Stored items from a collection –
+--
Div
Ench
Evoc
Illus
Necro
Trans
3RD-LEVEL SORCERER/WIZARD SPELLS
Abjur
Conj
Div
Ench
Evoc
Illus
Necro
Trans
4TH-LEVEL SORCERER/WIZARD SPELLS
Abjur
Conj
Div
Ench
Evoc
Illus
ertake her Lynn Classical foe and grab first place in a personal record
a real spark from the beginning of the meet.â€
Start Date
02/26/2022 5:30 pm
+--
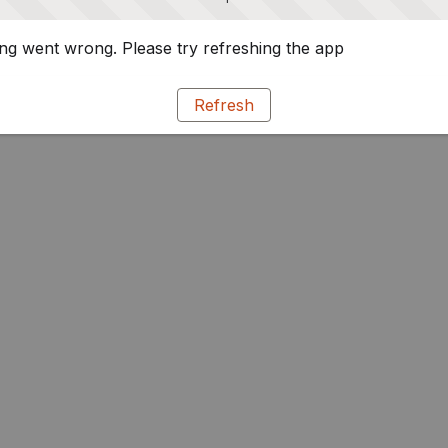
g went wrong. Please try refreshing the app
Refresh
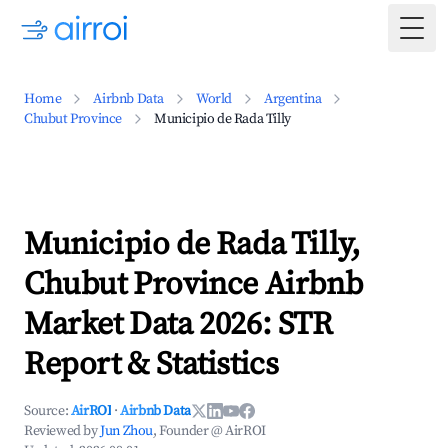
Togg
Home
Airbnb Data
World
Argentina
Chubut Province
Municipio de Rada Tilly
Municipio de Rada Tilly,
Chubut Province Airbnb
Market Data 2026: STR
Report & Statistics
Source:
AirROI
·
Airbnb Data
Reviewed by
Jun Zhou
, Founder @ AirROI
+--
Copy each line in the entries above where the word "WIZARD" shows up.

3RD-LEVEL SORCERER/WIZARD SPELLS
4TH-LEVEL SORCERER/WIZARD SPELLS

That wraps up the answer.